Toward the end of this second year, John decided he would need more time to finish his PhD.  His primary interest was teaching.  Accordingly, he asked to be relieved of his curatorial duties as of January 31, 1968.  He was offered an instructorship in Botany by Dr. Greulach, the chairman of the department, who took this opportunity to congratulate John on “the unusually effective manner” in which he had served as curator.  “We are most pleased with the way in which you have assumed responsibilities and have discharged your duties.”  Of course Albert [Radford] regretted losing such an excellent curator, but for some time he had known that John’s real interest was in ecology.(1)

“In the spring semester of 1968, Steve Leonard took over as Curator,” says Bozeman, “and I served as an instructor, teaching an undergraduate course in Field Botany.”(2)

“Floristic and edaphic studies of the Altamaha River sand ridge, Georgia” was Bozeman’s Master’s thesis (1965), followed by his Ph.D. thesis (1971) “A sociological and geographic study of the sand ridge vegetation in the coastal plain of Georgia.”

For many years Bozeman was on the faculty of Georgia Southern College in Statesboro, Georgia and studied the ecology of the barrier islands of Georgia.  He served in various capacities within the Georgia Department of Natural Resources, including Program Manager for the Freshwater Wetlands & Heritage Inventory Program (1989) and Program Manager of the Georgia Natural Heritage Program (1995).

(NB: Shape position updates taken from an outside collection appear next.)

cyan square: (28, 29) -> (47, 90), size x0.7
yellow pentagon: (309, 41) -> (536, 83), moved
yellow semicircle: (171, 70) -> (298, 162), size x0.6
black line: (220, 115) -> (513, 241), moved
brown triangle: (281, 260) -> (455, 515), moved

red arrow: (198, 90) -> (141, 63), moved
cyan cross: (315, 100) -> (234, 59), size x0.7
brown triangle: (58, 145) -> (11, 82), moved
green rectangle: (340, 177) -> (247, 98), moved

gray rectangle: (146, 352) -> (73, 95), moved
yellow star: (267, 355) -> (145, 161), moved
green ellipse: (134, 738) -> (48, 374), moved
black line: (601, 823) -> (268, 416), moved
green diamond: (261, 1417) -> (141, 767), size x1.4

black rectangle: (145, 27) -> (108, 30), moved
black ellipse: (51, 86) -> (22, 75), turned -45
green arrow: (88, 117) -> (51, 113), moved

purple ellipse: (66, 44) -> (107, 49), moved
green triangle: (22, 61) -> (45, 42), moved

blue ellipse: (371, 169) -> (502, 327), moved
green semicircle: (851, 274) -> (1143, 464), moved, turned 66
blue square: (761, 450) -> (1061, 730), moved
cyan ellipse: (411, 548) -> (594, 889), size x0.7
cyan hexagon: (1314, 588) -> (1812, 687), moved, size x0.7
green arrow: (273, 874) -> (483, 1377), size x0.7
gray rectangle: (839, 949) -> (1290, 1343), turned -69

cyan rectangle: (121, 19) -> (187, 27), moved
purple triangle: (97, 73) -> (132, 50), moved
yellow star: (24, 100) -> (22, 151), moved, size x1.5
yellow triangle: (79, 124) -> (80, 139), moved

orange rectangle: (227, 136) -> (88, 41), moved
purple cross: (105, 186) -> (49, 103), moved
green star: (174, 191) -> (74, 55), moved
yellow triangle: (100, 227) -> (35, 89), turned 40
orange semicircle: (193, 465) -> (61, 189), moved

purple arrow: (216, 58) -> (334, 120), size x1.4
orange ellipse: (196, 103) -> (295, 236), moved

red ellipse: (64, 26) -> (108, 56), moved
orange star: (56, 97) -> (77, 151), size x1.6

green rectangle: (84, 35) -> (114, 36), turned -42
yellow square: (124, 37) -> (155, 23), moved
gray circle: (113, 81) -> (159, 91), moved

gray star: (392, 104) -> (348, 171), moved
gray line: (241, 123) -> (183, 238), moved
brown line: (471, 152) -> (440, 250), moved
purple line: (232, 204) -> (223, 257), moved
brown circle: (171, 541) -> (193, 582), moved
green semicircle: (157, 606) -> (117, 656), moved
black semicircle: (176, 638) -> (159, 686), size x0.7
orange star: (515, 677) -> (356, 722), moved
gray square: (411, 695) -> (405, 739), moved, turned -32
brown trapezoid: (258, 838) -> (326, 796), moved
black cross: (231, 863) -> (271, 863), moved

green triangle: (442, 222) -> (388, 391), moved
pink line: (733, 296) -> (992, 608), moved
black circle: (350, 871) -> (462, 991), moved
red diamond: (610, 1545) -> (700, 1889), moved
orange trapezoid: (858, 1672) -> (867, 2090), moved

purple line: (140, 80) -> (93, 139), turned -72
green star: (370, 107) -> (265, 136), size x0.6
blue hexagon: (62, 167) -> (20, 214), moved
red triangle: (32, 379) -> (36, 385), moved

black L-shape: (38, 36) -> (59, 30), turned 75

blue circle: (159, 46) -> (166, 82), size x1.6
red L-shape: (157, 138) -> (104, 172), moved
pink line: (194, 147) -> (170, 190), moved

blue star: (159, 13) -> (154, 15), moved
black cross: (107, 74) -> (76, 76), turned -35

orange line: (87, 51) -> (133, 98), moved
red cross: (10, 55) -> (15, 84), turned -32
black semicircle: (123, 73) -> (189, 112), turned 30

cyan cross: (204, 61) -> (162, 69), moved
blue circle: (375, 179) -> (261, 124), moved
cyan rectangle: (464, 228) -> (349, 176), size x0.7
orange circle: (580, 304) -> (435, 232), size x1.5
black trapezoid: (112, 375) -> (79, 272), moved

Following the death in August 2019 of Elizabeth Aspinwall Bozeman, John’s wife of 61 years, he moved to Kennesaw, Georgia.

Minuartia glabra at Temple Flat Rock in Wendell, NC
Photo by Suzanne Cadwell, 27 April 2013

 

BIBLIOGRAPHY (incomplete)

Bozeman, John R.  (1965) Floristic and edaphic studies of the Altamaha River sand ridge, Georgia.  M.A. Thesis, Botany Department, University of North Carolina at Chapel Hill.
Bozeman, John R. (1968)  A note on Gymnocarpium dryopteris (L.) Newman in North Carolina.  Castanea 33(3):  258.
Bozeman, John R. and John F. Logue (1968)  A range extension for Hudsonia ericoides in the southeastern United States.  Rhodora 70 (782):  289-292.
Bozeman, John R. (1971)  A sociological and geographic study of the sand ridge vegetation in the coastal plain of Georgia.  Ph.D. Thesis, Botany Department, University of North Carolina at Chapel Hill.
McCormick, J. Frank, John R. Bozeman, and Stephen Spongberg.  (1971)  A taxonomic revision of granite outcrop species of Minuartia (Arenaria).  Brittonia 23(2):  149-160.
Bozeman, John R. and George A. Rogers (1986)  This very curious tree.  Tipularia (November 1986):  9.

SOURCES

1.  Radford, Laurie Stewart.  1998.  The history of the Herbarium of the University of North Carolina at Chapel Hill, NC  1908-1998.  Chapel Hill:  The University of North Carolina Herbarium.  story.
2.  Personal communication, email from Bozeman to McCormick, August 2020.